Although imagers can detect some Taurid outliers during September and October, Taurid activity only reaches a level obvious to visual observers during October and November. The shower has no sharp peak. Instead there is a broad maximum during the last week of October and the first ten days of November.
Observers also waited in anticipation to see how stronmg the returning Taurid “swarm” would prove to be. This had led to higher rates of bright Taurids on a number of earlier occasions, although the most recent return, in 2012, had proved disappointing.
Poor weather seriously hindered visual observations of the Taurids during October.
Oct 13 Fireball
Bill Ward did however capture a video spectrum of a fireball at 00:09 GMT on Oct 13th. This may have been a southern Taurid – it was borderline between being classed as a Taurid or a Sporadic – possibly a “Taurid outlier”
The video has proved very interesting as in the later stages two separate spectra can be seen. One appears to be related to a flare that occurred late in the fireball ; the other is presumably from a surviving fragment.
Bill has produced these colourised synthetic versions of the spectra to illustrate the differences between the two (flare top, fragment bottom)
As can be seen, some emission lines were more prominent in the top spectrum and others were more prominent in the lower spectrum.
Oct 31 Fireball
This Taurid fireball at 22:28 GMT on October 31st was imaged by Richard Fleet (Wilcot, Hants).
Richard has also posted a video on Flickr, showing the fireball at normal speed and then at half speed.
Many parts of the UK were hidden under a thick bank of fog at the time.
However, the fireball was also imaged by four cameras of the NEMETODE network (http://www.nemetode.org/ ). Triangulation of the four images showed the fireball to have been travelling in a northwesterly direction over the East Midlands.
Although images are impressive, studies of Taurid rates are dependent on meteor watches carried out by visual observers.
Alastair McBeath (Morpeth) was very active in this respect. He was able to carry out short meteor watches during Nov 1-2 and 2-3 and was then able to make excellent use of clear spells to carry out six meteor watches during eight nights between the nights of Nov 6-7 and Nov 13-14. His results for these six latter nights are summarised below:
Nov 6-7: 17 Taurids (13N, 4S), 1 Orionid and 34 sporadics in 4.5 hours, Av LM 5.51.
Nov 7-8: 19 Taurids (15N, 4S), 2 Orionids, 2 Leonids and 28 sporadics in 3 hours, Av LM 5.88.
Nov 8-9: 13 Taurids (12N, 1S) and 28 sporadics in 2 hours , Av LM 6.10.
Nov 11-12: 8 Taurids (8N, 0S) and 12 sporadics in 1.67 hours, Av LM 5.83.
Nov 12-13: 13 Taurids (11N, 2S) , 1 Leonid and 20 sporadics in 2 hours, Av LM 5.88.
Nov 13-14: 3 Taurids (3N, 0S) and 12 sporadics in 1 hour, Av LM 6.23.
As can be seen, by this stage in the shower the northern branch of the Taurids had become dominant over the southern branch (which tends to be the more active during October).
Alastair’s impression was that Taurid rates in early November were slightly elevated compared with those in previous ‘swarm’ years, but that this seemed to be mostly due to a higher number of fainter Taurids. His ‘best’ Taurid was a mag -5/-7 event at 02:06 GMT on Nov 7 that travelled from Canis Minor to western Hydra.

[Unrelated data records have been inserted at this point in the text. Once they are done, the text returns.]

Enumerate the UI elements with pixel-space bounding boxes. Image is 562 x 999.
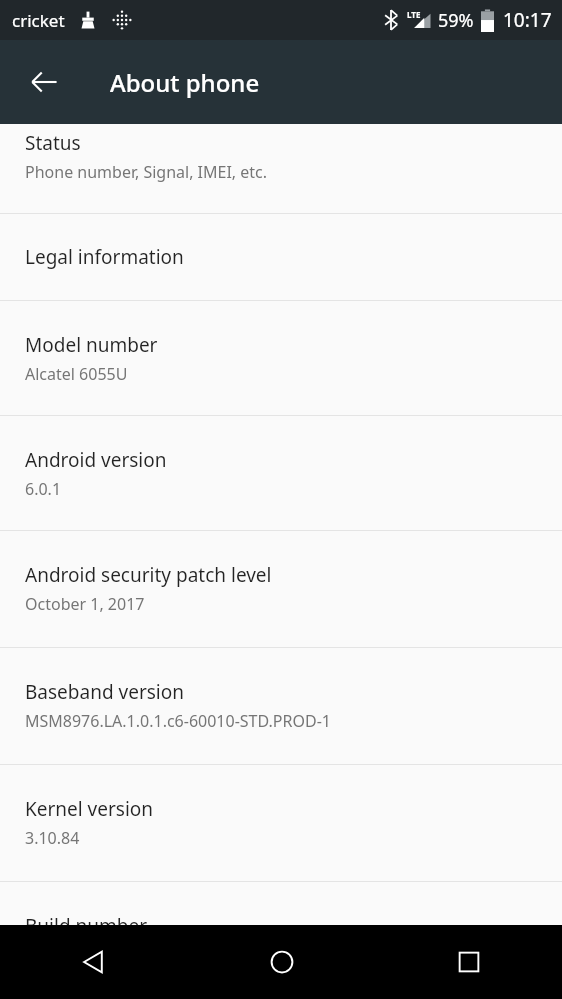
- button[interactable]: Home: [188, 925, 375, 999]
- button[interactable]: Kernel version: [0, 765, 562, 881]
- staticText: LTE: [407, 9, 421, 20]
- button[interactable]: Baseband version: [0, 648, 562, 764]
- button[interactable]: Recent apps: [375, 925, 562, 999]
- staticText: Android security patch level: [25, 562, 272, 588]
- staticText: 10:17: [503, 7, 552, 33]
- button[interactable]: Android security patch level: [0, 531, 562, 647]
- staticText: cricket: [12, 9, 65, 32]
- button[interactable]: Back: [0, 925, 188, 999]
- staticText: October 1, 2017: [25, 593, 145, 615]
- staticText: Android version: [25, 447, 167, 473]
- staticText: Status: [25, 130, 81, 156]
- button[interactable]: Build number: [0, 882, 562, 925]
- staticText: Legal information: [25, 244, 184, 270]
- staticText: Kernel version: [25, 796, 154, 822]
- button[interactable]: Navigate up: [22, 60, 66, 104]
- staticText: Alcatel 6055U: [25, 363, 128, 385]
- button[interactable]: Android version: [0, 416, 562, 530]
- staticText: 6.0.1: [25, 478, 62, 500]
- staticText: Baseband version: [25, 679, 184, 705]
- staticText: About phone: [110, 66, 260, 99]
- staticText: MSM8976.LA.1.0.1.c6-60010-STD.PROD-1: [25, 710, 331, 732]
- button[interactable]: Legal information: [0, 214, 562, 300]
- button[interactable]: Model number: [0, 301, 562, 415]
- staticText: Build number: [25, 913, 148, 925]
- button[interactable]: Status: [0, 124, 562, 213]
- staticText: Model number: [25, 332, 158, 358]
- staticText: 59%: [438, 8, 474, 33]
- staticText: 3.10.84: [25, 827, 80, 849]
- staticText: Phone number, Signal, IMEI, etc.: [25, 161, 268, 183]
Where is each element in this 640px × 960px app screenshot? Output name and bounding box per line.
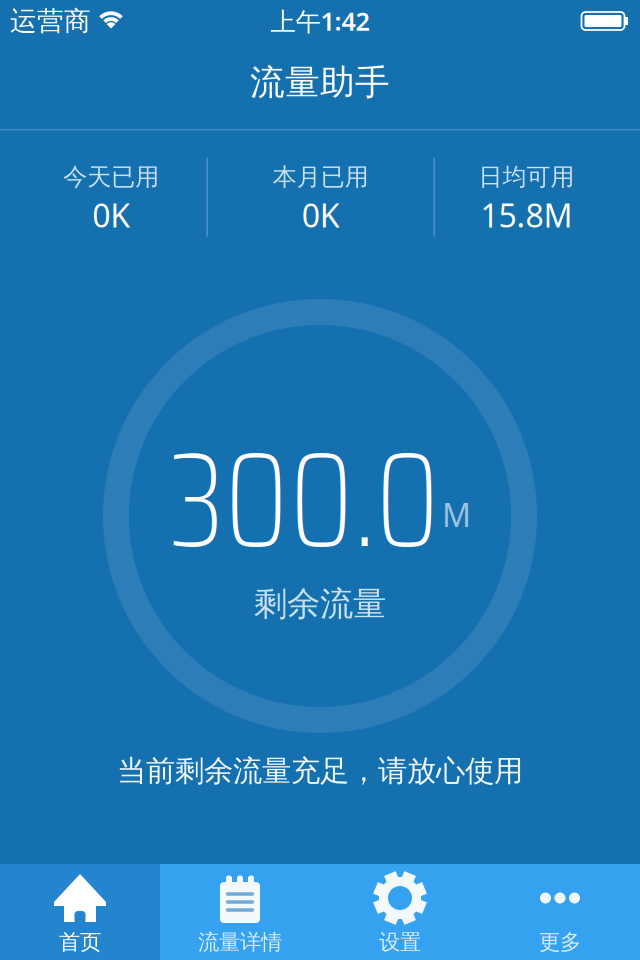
staticText: M [442, 493, 471, 536]
staticText: 今天已用 [63, 162, 159, 192]
staticText: 剩余流量 [254, 584, 386, 624]
staticText: 更多 [539, 929, 581, 955]
staticText: 上午1:42 [270, 4, 370, 38]
button[interactable]: 首页 [0, 864, 160, 960]
staticText: 流量详情 [198, 929, 282, 955]
staticText: 运营商 [10, 5, 91, 37]
staticText: 0K [92, 194, 130, 236]
staticText: 0K [302, 194, 340, 236]
button[interactable]: 更多 [480, 864, 640, 960]
button[interactable]: 流量详情 [160, 864, 320, 960]
staticText: 当前剩余流量充足，请放心使用 [117, 753, 523, 789]
staticText: 本月已用 [273, 162, 369, 192]
staticText: 流量助手 [250, 61, 390, 104]
staticText: 日均可用 [478, 162, 574, 192]
button[interactable]: 设置 [320, 864, 480, 960]
staticText: 首页 [59, 929, 101, 955]
staticText: 300.0 [169, 396, 440, 604]
staticText: 设置 [379, 929, 421, 955]
staticText: 15.8M [480, 194, 572, 236]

This was yellow-green in colour and left a train that persisted for 9 seconds. Alastair notes however that he didn’t see the meteor directly – only seeing the flares from it light up the sky background and then seeing the train afterwards.
Alastair also noted another event at 01:28:50 GMT on Nov 7. On this occasion, he didn’t see the meteor or any train, only being aware of a brilliant, possibly green, flaring light lasting 2-3 seconds low in the eastern/northeastern sky (behind him). Interestingly, there were several posts on Twitter of images showing a fireball seen in the northern sky from Aberdeenshire at this time. However, that event would have been too far north to have been visible from Morpeth.

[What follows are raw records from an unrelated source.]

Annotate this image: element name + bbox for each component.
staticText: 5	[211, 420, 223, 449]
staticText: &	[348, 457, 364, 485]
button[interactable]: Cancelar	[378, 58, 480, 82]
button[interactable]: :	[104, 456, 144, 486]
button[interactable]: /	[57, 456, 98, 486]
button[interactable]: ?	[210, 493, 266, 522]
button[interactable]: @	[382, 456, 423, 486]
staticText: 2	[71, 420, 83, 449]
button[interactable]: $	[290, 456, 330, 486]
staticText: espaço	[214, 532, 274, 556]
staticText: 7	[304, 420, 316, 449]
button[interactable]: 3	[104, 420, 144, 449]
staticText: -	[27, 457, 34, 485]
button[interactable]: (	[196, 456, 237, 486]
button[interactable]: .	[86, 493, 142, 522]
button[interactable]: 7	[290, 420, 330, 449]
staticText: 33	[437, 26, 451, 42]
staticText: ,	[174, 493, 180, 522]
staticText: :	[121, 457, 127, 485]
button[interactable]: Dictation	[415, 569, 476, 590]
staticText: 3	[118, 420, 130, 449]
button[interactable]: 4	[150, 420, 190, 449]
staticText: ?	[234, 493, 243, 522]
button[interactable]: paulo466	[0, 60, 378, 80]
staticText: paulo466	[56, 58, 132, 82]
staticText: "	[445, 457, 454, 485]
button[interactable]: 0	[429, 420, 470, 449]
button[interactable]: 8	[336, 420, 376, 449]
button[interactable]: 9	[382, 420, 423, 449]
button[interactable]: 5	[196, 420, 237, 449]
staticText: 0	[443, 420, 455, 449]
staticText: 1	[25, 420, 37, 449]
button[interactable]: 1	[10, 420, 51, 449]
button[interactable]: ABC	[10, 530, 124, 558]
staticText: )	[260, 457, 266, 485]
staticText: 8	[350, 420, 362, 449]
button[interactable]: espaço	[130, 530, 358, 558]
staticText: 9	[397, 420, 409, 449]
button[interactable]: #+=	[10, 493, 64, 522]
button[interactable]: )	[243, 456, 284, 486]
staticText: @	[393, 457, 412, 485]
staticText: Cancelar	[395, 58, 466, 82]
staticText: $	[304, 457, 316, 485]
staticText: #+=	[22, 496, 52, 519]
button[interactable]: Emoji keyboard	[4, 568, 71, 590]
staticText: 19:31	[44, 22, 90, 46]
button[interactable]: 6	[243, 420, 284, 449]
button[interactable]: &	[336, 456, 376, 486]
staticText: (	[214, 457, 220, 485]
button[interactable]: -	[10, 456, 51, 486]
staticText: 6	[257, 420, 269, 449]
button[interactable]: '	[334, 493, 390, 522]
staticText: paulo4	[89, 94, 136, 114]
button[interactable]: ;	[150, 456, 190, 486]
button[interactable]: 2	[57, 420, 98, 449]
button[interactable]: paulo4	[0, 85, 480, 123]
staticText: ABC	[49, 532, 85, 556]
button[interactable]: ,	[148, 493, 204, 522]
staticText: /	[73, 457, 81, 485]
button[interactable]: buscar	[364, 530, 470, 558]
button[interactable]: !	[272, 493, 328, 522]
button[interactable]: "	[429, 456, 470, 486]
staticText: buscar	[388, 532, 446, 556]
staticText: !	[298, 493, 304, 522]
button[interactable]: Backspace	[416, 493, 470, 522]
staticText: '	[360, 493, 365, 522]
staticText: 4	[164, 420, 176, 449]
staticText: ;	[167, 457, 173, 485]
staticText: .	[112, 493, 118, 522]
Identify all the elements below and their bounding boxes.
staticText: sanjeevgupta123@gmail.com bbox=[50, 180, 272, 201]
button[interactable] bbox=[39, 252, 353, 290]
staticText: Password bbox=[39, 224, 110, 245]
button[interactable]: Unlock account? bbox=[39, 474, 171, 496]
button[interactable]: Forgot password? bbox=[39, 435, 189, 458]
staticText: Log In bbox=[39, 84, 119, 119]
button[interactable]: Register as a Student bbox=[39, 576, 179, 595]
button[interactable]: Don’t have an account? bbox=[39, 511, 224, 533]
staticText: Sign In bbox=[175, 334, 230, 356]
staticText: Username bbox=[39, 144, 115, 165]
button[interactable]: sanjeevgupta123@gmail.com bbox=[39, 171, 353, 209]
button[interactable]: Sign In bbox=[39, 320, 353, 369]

Richard Colclough (Packmoor, Staffs) was also able to observe on one night, seeing 1 Taurid-N and 1 sporadic in 1 hour (LM 5) during the night of Nov 7-8.
Further Taurid reports
Additional Taurid images
The images shown below were captured by Paul Sutherland and Richard Fleet. Paul’s image on the left shows a Taurid below Coma (the cluster of stars at the top of the image), on Nov 9. Richard’s image on the right shows a Taurid that has passed through Gemini at 00:41 GMT on Nov 13 – Procyon is the bright star on the right hand side.

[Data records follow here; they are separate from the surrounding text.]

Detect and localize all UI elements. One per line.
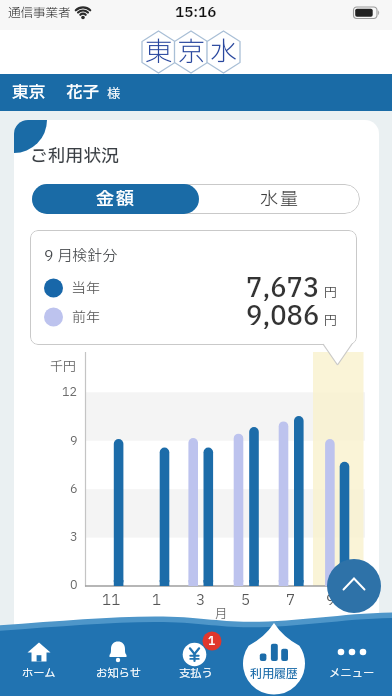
staticText: 通信事業者: [8, 4, 71, 23]
staticText: 1: [152, 590, 162, 612]
button[interactable]: [78, 628, 156, 696]
staticText: 月: [215, 605, 228, 624]
staticText: 金額: [96, 186, 136, 213]
staticText: 7,673: [246, 269, 320, 308]
button[interactable]: [199, 184, 360, 214]
staticText: 水量: [260, 186, 300, 213]
staticText: 利用履歴: [250, 665, 299, 683]
staticText: 円: [324, 311, 338, 330]
staticText: 6: [70, 480, 78, 498]
staticText: 11: [102, 590, 121, 612]
staticText: 1: [208, 633, 216, 650]
staticText: お知らせ: [96, 665, 141, 682]
staticText: 15:16: [175, 2, 217, 24]
staticText: メニュー: [329, 665, 375, 682]
staticText: 千円: [50, 357, 77, 376]
staticText: 9 月検針分: [44, 245, 118, 267]
staticText: 支払う: [179, 665, 213, 682]
button[interactable]: [0, 628, 78, 696]
staticText: ホーム: [22, 665, 56, 682]
staticText: 花子: [66, 81, 99, 106]
button[interactable]: [234, 628, 312, 696]
button[interactable]: [32, 184, 199, 214]
staticText: 9: [70, 432, 78, 450]
button[interactable]: [327, 559, 381, 613]
staticText: ご利用状況: [30, 143, 119, 169]
staticText: 円: [324, 283, 338, 302]
staticText: 東京: [12, 81, 45, 106]
staticText: 前年: [72, 307, 100, 328]
button[interactable]: [312, 628, 390, 696]
staticText: 当年: [72, 278, 100, 299]
button[interactable]: [156, 628, 234, 696]
staticText: 水: [210, 32, 237, 72]
staticText: 3: [70, 528, 78, 546]
staticText: 9,086: [246, 297, 320, 336]
staticText: 12: [62, 383, 78, 401]
staticText: 京: [178, 32, 205, 72]
staticText: 3: [196, 590, 206, 612]
staticText: 様: [107, 84, 121, 103]
staticText: 7: [286, 590, 296, 612]
staticText: 0: [70, 576, 78, 594]
staticText: 5: [241, 590, 251, 612]
staticText: 9: [326, 590, 336, 612]
staticText: 東: [145, 32, 172, 72]
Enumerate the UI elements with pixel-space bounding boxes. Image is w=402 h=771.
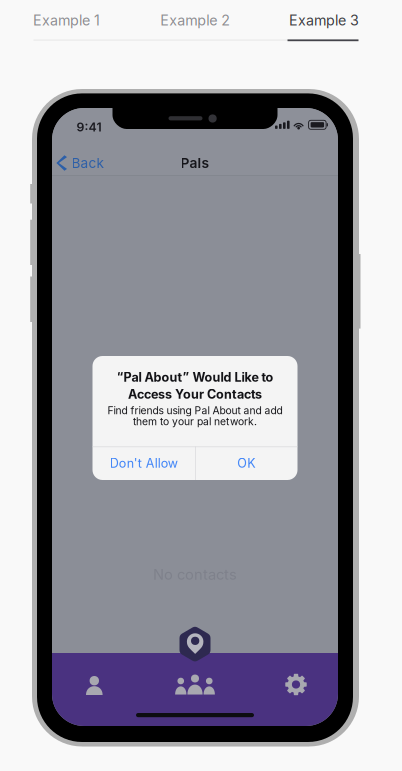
staticText: Access Your Contacts <box>128 386 262 402</box>
button[interactable]: Profile <box>60 664 128 708</box>
button[interactable]: Back <box>52 150 112 176</box>
staticText: Example 2 <box>160 12 230 29</box>
staticText: Don't Allow <box>110 456 178 471</box>
button[interactable]: Example 1 <box>2 0 131 40</box>
staticText: Example 3 <box>289 12 359 29</box>
button[interactable]: Example 3 <box>260 0 388 40</box>
staticText: Find friends using Pal About and add <box>108 404 282 417</box>
staticText: 9:41 <box>76 120 101 134</box>
button[interactable]: Settings <box>262 662 330 706</box>
staticText: Back <box>72 155 104 171</box>
button[interactable]: Pals <box>161 662 229 706</box>
button[interactable]: Example 2 <box>131 0 260 40</box>
staticText: Example 1 <box>33 12 100 29</box>
staticText: Pals <box>180 155 210 171</box>
button[interactable]: Don't Allow <box>92 446 195 480</box>
staticText: No contacts <box>153 566 237 583</box>
staticText: them to your pal network. <box>133 415 257 428</box>
button[interactable]: OK <box>195 446 298 480</box>
staticText: OK <box>237 456 255 471</box>
staticText: “Pal About” Would Like to <box>116 370 274 385</box>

Late in the month, Richard also captured images of two more bright Taurids.
The image on the left shows a Taurid captured low in the sky at 21:28 GMT on Nov 27 by his west facing video camera. In his Twitter post, Richard coments that it was 300 km from Cornwall and 600 km from his location in Wilcot.
The image on the right shows a Taurid captured just a few minutes later by his north west facing video camera.